I had to create a new database instance in mongodb, which was a learning experience because it’s different and I had never used it before.
Graylog2 web interface
This was not as hard to get started. I downloaded & unzipped the rails app. This probably sounds funny but I don’t have much experience using rails. I ran rails s to start the app, had to bundle install, and eventually added the port parameter because I have too many rails running at the same time (redmine). The toughest part was getting the database settings in sync with those on the graylog2 server. Somehow I had not user but it wasn’t asking me to create one. After a couple hours of fooling with mongo db (I learned more about it than I originally intended, not a bad thing), I created a new “environment” on mongo db by creating a new one in mongoid.yml and starting with “rails s -e production”.
I thought that I was going to be installing some kind of monitor or creating a daemon, both of which I hadn’t done in earnest (unless you count autoit hacks). I looked at monit but decided to use the GELF that seems to integrate nicely with the server. To get that running, I downloaded the gem for it, and modified an example script that sent messages to graylog2. The key lines were these:
n = GELF::Notifier.new("localhost", 12201) n.notify!(:host => my_host, :level => msg_level, :short_message => msg, :_ip => my_system, :_method => my_method)

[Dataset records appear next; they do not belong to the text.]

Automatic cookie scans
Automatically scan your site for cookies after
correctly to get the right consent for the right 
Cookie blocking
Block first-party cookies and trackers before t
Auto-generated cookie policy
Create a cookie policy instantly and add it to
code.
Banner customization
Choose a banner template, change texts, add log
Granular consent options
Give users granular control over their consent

The script wasn’t hard to create, but getting the right inputs while processing a log file (I was prototyping from /var/log/syslog) took some time.

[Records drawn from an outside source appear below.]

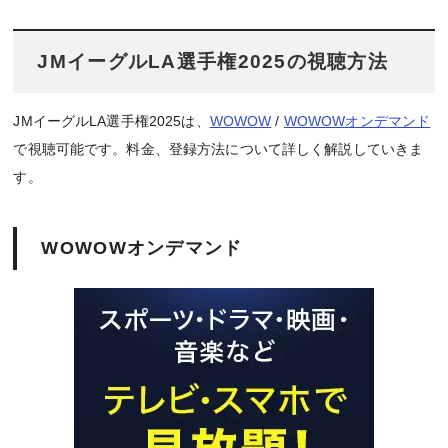
JMイーグルLA選手権2025の視聴方法
JMイーグルLA選手権2025は、
WOWOW
/
WOWOWオンデマンド
で視聴可能です。料金、登録方法について詳しく解説していきま
す。
WOWOWオンデマンド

Overall, I thought that I could replicate this by parsing almost any long, certainly all the log4j default formatted logs. I know that I could also track resource levels (cpu, memory, network usage, etc.).
I am really pleased with what I learned from this experiment, but even more so about the possibilities for using something like this to keep track of all the “unseen” information. David Cooper once told me that metrics without a decision to be made are just numbers. I mostly agree, but there have to be decisions that don’t get made because people are completely unaware of the information around them. I hope to wise enough to use it in healthy doses.
I am disappointed that I didn’t get the email notifications working. I hooked it up to my gmail account but never saw an email despite high doses of “fake” log entries being jammed into the server. If I had more time, I’d be sniffing to see what is being sent to gmail (and replied) because the logs I saw were useless. Ironic, huh?
In addition, I would like to have that ability to have a rules engine that acts upon information. If the memory climbs too high, better to reset than let it freeze up. I did not see anything in that arena here. Maybe there is something else on the Test Stack for that?